Inspired by Albrecht Dürer, Lucas Cranach the Elder produced numerous versions of Adam and Eve; they do not so much testify to his grappling with the ancient theory or proportion as to his interest in the relationship between man and woman. Religious and erotic references are interwoven. This version by Lucas Cranach the Younger on two panels shows full-length, roughly life-size nudes facing each other beneath the Tree of Knowledge. They are looking at each other—Eve seductively, Adam doubtful—still in paradisiacal harmony with their surroundings. Each is holding an apple; the Fall and Expulsion from paradise are imminent.
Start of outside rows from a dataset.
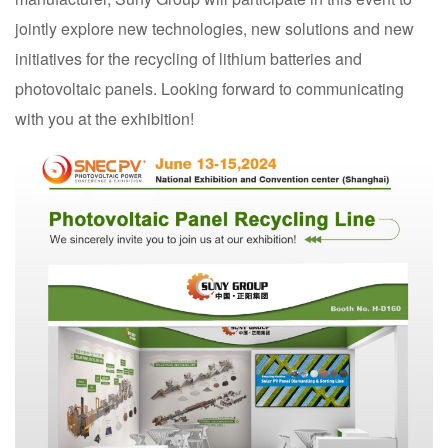
jointly explore new technologies, new solutions and new
initiatives for the recycling of lithium batteries and
photovoltaic panels. Looking forward to communicating
with you at the exhibition!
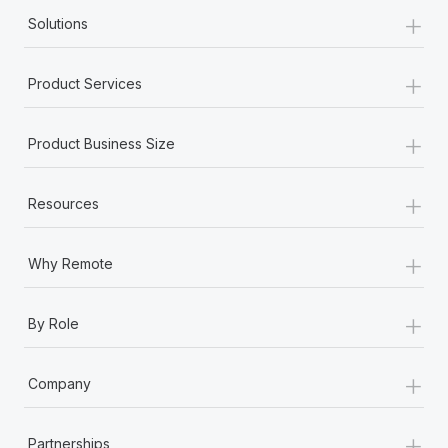
+
Solutions
+
Product Services
+
Product Business Size
+
Resources
+
Why Remote
+
By Role
+
Company
+
Partnerships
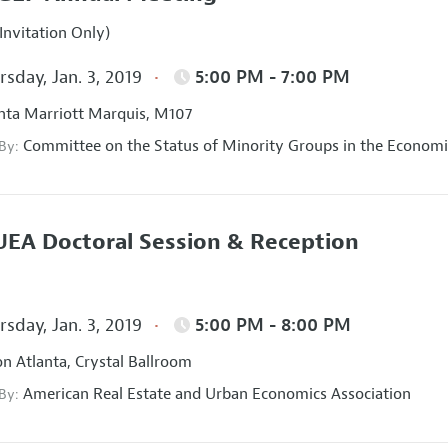
Invitation Only)
sday, Jan. 3, 2019
5:00 PM - 7:00 PM
nta Marriott Marquis, M107
Committee on the Status of Minority Groups in the Economi
 By:
EA Doctoral Session & Reception
sday, Jan. 3, 2019
5:00 PM - 8:00 PM
on Atlanta, Crystal Ballroom
American Real Estate and Urban Economics Association
 By:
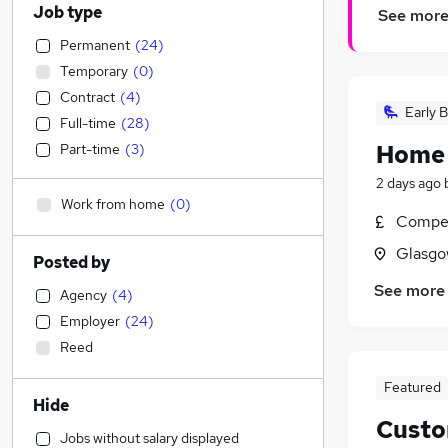
Job type
See mor
Permanent
(
24
)
Temporary
(
0
)
Contract
(
4
)
Early B
Full-time
(
28
)
Home
Part-time
(
3
)
2 days ago
Work from home
(
0
)
Compet
Glasgo
Posted by
See more
Agency
(
4
)
Employer
(
24
)
Reed
Featured
Hide
Custo
Jobs without salary displayed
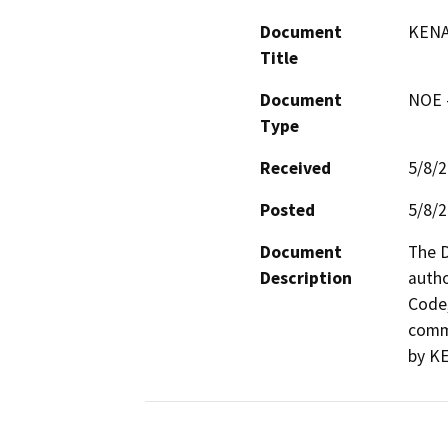
Document
KENA
Title
Document
NOE -
Type
Received
5/8/
Posted
5/8/
Document
The D
Description
autho
Code,
comme
by KE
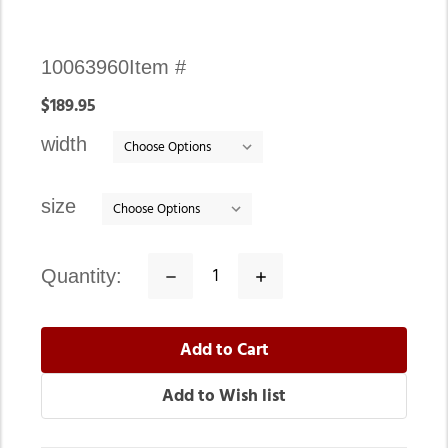
Availability:
10063960
Item #
In
$189.95
stock
width
size
quantity:
Decrease
Increase
Quantity:
Quantity:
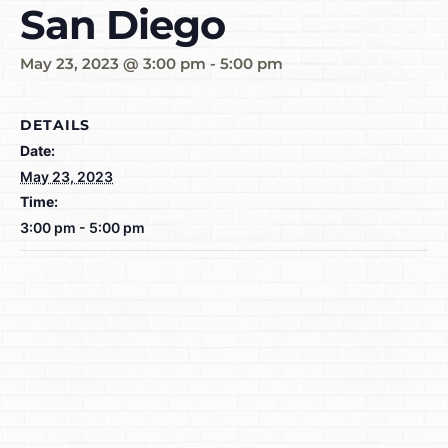
San Diego
May 23, 2023 @ 3:00 pm
-
5:00 pm
DETAILS
Date:
May 23, 2023
Time:
3:00 pm - 5:00 pm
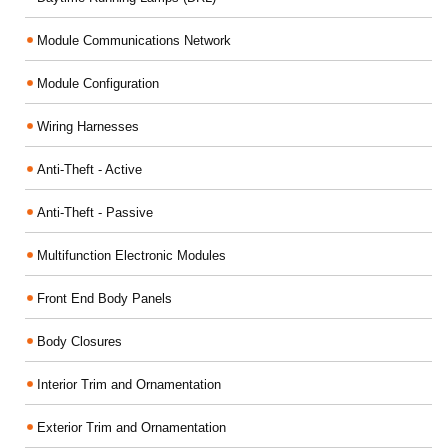
Module Communications Network
Module Configuration
Wiring Harnesses
Anti-Theft - Active
Anti-Theft - Passive
Multifunction Electronic Modules
Front End Body Panels
Body Closures
Interior Trim and Ornamentation
Exterior Trim and Ornamentation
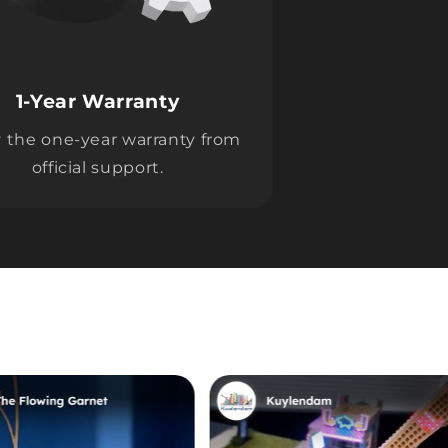
1-Year Warranty
 the one-year warranty from
official support.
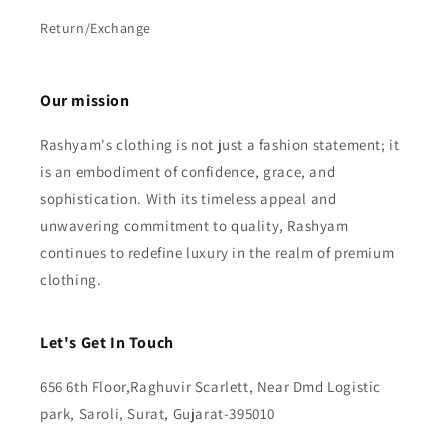
Return/Exchange
Our mission
Rashyam's clothing is not just a fashion statement; it
is an embodiment of confidence, grace, and
sophistication. With its timeless appeal and
unwavering commitment to quality, Rashyam
continues to redefine luxury in the realm of premium
clothing.
Let's Get In Touch
656 6th Floor,Raghuvir Scarlett, Near Dmd Logistic
park, Saroli, Surat, Gujarat-395010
The origin of these panels is not known; they presumably entered the Dresden Kunstkammer directly from the estate of Cranach’s workshop.


  • Title: Eve
  • Creator: Lucas Cranach the Younger
  • Date Created: after 1537
  • Physical Dimensions: 171.8 × 63 cm
  • Technique and Material: Oil on Linden
  • Provenance: First listed in the inventory in 1595
  • Museum: Staatliche Kunstsammlungen Dresden, Gemäldegalerie Alte Meister
  • Inv.-No.: 1916 AA
  • ISIL-No.: DE-MUS-845318
  • External Link: http://www.skd.museum/de/museen-institutionen/zwinger-mit-semperbau/gemaeldegalerie-alte-meister/
  • Copyright: Photo © Staatliche Kunstsammlungen Dresden, Gemäldegalerie Alte Meister / Hans-Peter Klut; Text © Renaissance and Reformation: German Art in the Age of Dürer and Cranach, A Cooperation of the Los Angeles County Museum of Art, the Staatliche Museen zu Berlin, the Staatliche Kunstsammlungen Dresden, and the Bayerische Staatsgemäldesammlungen München, Catalogue of the Exhibition at the Los Angeles County Museum of Art, Nov 20, 2016 – March 26, 2017, Munich: Prestel, 2016; cat. no. 69 / Roland Enke
  • Catalogue: https://prestelpublishing.randomhouse.de/book/Renaissance-and-Reformation/Stephanie-Buck/Prestel-com/e504919.rhd
  • Artist Dates: 1515 Wittenberg–1586 Wittenberg
  • Artist Biography: The painter was trained in his father’s workshop, which he ran successfully after Lucas Cranach the Elder left Wittenberg (following his employer, John Frederick of Saxony, into exile). In many cases, clear separation of their oeuvres is only possible in the late work. Like his father before him, Cranach the Younger held respected political offices in Wittenberg.